** Opening Materials provided block **
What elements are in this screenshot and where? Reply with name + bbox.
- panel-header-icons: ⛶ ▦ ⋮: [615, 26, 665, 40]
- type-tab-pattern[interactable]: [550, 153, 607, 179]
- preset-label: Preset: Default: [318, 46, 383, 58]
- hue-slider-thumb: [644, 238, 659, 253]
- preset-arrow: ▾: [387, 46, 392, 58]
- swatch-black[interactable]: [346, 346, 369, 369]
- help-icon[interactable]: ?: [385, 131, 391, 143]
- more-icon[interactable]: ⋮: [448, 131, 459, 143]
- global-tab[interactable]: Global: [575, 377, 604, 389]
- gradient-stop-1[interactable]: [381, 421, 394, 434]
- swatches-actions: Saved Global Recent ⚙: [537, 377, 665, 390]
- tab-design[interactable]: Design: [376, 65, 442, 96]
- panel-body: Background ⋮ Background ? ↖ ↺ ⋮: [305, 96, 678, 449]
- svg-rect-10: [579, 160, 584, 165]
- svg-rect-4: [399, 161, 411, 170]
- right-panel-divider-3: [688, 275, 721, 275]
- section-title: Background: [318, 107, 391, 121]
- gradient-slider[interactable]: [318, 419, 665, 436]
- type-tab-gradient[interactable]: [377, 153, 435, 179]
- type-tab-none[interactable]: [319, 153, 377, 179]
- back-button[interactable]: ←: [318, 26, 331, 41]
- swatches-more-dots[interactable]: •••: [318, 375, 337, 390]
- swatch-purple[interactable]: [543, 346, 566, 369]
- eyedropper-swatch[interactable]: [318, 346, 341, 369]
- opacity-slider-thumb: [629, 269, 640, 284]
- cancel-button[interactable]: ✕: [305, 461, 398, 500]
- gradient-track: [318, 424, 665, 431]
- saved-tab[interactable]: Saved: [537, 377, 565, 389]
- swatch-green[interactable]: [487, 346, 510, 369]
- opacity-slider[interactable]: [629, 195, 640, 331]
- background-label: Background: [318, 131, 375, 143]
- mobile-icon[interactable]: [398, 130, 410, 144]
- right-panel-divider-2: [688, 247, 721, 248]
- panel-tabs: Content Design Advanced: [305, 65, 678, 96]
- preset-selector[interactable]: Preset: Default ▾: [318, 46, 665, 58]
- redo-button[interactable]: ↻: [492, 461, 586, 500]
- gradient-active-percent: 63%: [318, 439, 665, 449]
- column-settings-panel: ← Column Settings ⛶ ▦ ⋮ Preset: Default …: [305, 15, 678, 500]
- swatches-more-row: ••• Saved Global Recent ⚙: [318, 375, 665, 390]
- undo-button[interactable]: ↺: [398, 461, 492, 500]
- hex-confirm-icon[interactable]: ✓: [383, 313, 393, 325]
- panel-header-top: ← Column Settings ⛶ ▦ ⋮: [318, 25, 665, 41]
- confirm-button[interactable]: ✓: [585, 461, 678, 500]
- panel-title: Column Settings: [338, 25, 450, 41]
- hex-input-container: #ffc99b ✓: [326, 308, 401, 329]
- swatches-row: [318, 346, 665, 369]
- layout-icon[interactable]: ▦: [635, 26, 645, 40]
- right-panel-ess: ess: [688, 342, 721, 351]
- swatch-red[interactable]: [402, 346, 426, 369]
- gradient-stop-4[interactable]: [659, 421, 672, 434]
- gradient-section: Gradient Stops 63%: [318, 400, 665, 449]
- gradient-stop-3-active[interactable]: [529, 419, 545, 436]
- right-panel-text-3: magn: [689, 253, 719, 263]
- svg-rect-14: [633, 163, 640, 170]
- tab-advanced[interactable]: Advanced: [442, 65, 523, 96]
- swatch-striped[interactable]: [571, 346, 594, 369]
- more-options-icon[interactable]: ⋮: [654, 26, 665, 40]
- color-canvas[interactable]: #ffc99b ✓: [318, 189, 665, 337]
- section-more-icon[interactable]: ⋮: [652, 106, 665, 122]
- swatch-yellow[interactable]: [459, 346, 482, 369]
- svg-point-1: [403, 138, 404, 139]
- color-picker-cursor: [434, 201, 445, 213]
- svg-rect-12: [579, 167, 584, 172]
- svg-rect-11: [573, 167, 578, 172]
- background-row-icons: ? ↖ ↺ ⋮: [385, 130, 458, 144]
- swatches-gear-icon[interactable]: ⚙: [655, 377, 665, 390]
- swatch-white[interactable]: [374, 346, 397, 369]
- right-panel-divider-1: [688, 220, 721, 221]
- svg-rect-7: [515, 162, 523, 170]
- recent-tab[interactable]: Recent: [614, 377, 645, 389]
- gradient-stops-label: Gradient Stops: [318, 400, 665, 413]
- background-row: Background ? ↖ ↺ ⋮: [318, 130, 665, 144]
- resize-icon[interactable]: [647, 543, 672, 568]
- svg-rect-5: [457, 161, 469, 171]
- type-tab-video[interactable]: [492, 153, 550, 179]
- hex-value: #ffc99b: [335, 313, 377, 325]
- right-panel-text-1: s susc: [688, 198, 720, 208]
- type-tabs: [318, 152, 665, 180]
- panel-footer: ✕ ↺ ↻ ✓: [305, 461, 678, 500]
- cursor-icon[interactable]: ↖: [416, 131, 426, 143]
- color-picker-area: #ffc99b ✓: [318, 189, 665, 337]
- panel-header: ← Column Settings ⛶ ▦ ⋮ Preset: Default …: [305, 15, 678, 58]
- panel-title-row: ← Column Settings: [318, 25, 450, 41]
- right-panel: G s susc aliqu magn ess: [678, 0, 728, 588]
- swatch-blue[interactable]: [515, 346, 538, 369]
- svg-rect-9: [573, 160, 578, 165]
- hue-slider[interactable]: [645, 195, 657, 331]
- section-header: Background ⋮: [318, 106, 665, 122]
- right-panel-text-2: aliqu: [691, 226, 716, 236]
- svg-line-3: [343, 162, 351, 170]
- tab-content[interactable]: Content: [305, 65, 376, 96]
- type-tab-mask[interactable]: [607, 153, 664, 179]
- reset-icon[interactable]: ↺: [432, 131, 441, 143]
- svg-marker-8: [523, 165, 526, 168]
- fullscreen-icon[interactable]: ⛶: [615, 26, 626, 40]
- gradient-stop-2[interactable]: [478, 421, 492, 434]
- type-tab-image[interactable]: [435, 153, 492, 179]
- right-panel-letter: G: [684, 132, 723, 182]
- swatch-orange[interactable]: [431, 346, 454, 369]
** Closing Materials provided block **
Retype every line above with nothing changed.

Answer for this exercise:
What elements are in this screenshot and where? Reply with name + bbox.
- panel-header-icons: ⛶ ▦ ⋮: [615, 26, 665, 40]
- type-tab-pattern[interactable]: [550, 153, 607, 179]
- preset-label: Preset: Default: [318, 46, 383, 58]
- hue-slider-thumb: [644, 238, 659, 253]
- preset-arrow: ▾: [387, 46, 392, 58]
- swatch-black[interactable]: [346, 346, 369, 369]
- help-icon[interactable]: ?: [385, 131, 391, 143]
- more-icon[interactable]: ⋮: [448, 131, 459, 143]
- global-tab[interactable]: Global: [575, 377, 604, 389]
- gradient-stop-1[interactable]: [381, 421, 394, 434]
- swatches-actions: Saved Global Recent ⚙: [537, 377, 665, 390]
- tab-design[interactable]: Design: [376, 65, 442, 96]
- panel-body: Background ⋮ Background ? ↖ ↺ ⋮: [305, 96, 678, 449]
- svg-rect-10: [579, 160, 584, 165]
- svg-rect-4: [399, 161, 411, 170]
- right-panel-divider-3: [688, 275, 721, 275]
- section-title: Background: [318, 107, 391, 121]
- gradient-slider[interactable]: [318, 419, 665, 436]
- type-tab-gradient[interactable]: [377, 153, 435, 179]
- type-tab-none[interactable]: [319, 153, 377, 179]
- back-button[interactable]: ←: [318, 26, 331, 41]
- swatches-more-dots[interactable]: •••: [318, 375, 337, 390]
- swatch-purple[interactable]: [543, 346, 566, 369]
- eyedropper-swatch[interactable]: [318, 346, 341, 369]
- opacity-slider-thumb: [629, 269, 640, 284]
- cancel-button[interactable]: ✕: [305, 461, 398, 500]
- gradient-track: [318, 424, 665, 431]
- saved-tab[interactable]: Saved: [537, 377, 565, 389]
- swatch-green[interactable]: [487, 346, 510, 369]
- opacity-slider[interactable]: [629, 195, 640, 331]
- background-label: Background: [318, 131, 375, 143]
- mobile-icon[interactable]: [398, 130, 410, 144]
- right-panel-divider-2: [688, 247, 721, 248]
- panel-tabs: Content Design Advanced: [305, 65, 678, 96]
- preset-selector[interactable]: Preset: Default ▾: [318, 46, 665, 58]
- redo-button[interactable]: ↻: [492, 461, 586, 500]
- gradient-active-percent: 63%: [318, 439, 665, 449]
- column-settings-panel: ← Column Settings ⛶ ▦ ⋮ Preset: Default …: [305, 15, 678, 500]
- swatches-more-row: ••• Saved Global Recent ⚙: [318, 375, 665, 390]
- undo-button[interactable]: ↺: [398, 461, 492, 500]
- hex-confirm-icon[interactable]: ✓: [383, 313, 393, 325]
- panel-header-top: ← Column Settings ⛶ ▦ ⋮: [318, 25, 665, 41]
- confirm-button[interactable]: ✓: [585, 461, 678, 500]
- panel-title: Column Settings: [338, 25, 450, 41]
- hex-input-container: #ffc99b ✓: [326, 308, 401, 329]
- swatches-row: [318, 346, 665, 369]
- layout-icon[interactable]: ▦: [635, 26, 645, 40]
- right-panel-ess: ess: [688, 342, 721, 351]
- swatch-red[interactable]: [402, 346, 426, 369]
- gradient-stop-4[interactable]: [659, 421, 672, 434]
- gradient-section: Gradient Stops 63%: [318, 400, 665, 449]
- gradient-stop-3-active[interactable]: [529, 419, 545, 436]
- right-panel-text-3: magn: [689, 253, 719, 263]
- svg-rect-14: [633, 163, 640, 170]
- tab-advanced[interactable]: Advanced: [442, 65, 523, 96]
- swatch-striped[interactable]: [571, 346, 594, 369]
- more-options-icon[interactable]: ⋮: [654, 26, 665, 40]
- color-canvas[interactable]: #ffc99b ✓: [318, 189, 665, 337]
- section-more-icon[interactable]: ⋮: [652, 106, 665, 122]
- swatch-yellow[interactable]: [459, 346, 482, 369]
- svg-point-1: [403, 138, 404, 139]
- color-picker-cursor: [434, 201, 445, 213]
- svg-rect-12: [579, 167, 584, 172]
- svg-rect-11: [573, 167, 578, 172]
- background-row-icons: ? ↖ ↺ ⋮: [385, 130, 458, 144]
- swatches-gear-icon[interactable]: ⚙: [655, 377, 665, 390]
- swatch-white[interactable]: [374, 346, 397, 369]
- right-panel-divider-1: [688, 220, 721, 221]
- svg-rect-7: [515, 162, 523, 170]
- recent-tab[interactable]: Recent: [614, 377, 645, 389]
- gradient-stops-label: Gradient Stops: [318, 400, 665, 413]
- background-row: Background ? ↖ ↺ ⋮: [318, 130, 665, 144]
- resize-icon[interactable]: [647, 543, 672, 568]
- svg-rect-5: [457, 161, 469, 171]
- type-tab-video[interactable]: [492, 153, 550, 179]
- hex-value: #ffc99b: [335, 313, 377, 325]
- right-panel-text-1: s susc: [688, 198, 720, 208]
- type-tabs: [318, 152, 665, 180]
- panel-footer: ✕ ↺ ↻ ✓: [305, 461, 678, 500]
- cursor-icon[interactable]: ↖: [416, 131, 426, 143]
- color-picker-area: #ffc99b ✓: [318, 189, 665, 337]
- panel-header: ← Column Settings ⛶ ▦ ⋮ Preset: Default …: [305, 15, 678, 58]
- panel-title-row: ← Column Settings: [318, 25, 450, 41]
- right-panel: G s susc aliqu magn ess: [678, 0, 728, 588]
- swatch-blue[interactable]: [515, 346, 538, 369]
- svg-rect-9: [573, 160, 578, 165]
- hue-slider[interactable]: [645, 195, 657, 331]
- section-header: Background ⋮: [318, 106, 665, 122]
- right-panel-text-2: aliqu: [691, 226, 716, 236]
- svg-line-3: [343, 162, 351, 170]
- tab-content[interactable]: Content: [305, 65, 376, 96]
- type-tab-mask[interactable]: [607, 153, 664, 179]
- reset-icon[interactable]: ↺: [432, 131, 441, 143]
- svg-marker-8: [523, 165, 526, 168]
- fullscreen-icon[interactable]: ⛶: [615, 26, 626, 40]
- gradient-stop-2[interactable]: [478, 421, 492, 434]
- type-tab-image[interactable]: [435, 153, 492, 179]
- right-panel-letter: G: [684, 132, 723, 182]
- swatch-orange[interactable]: [431, 346, 454, 369]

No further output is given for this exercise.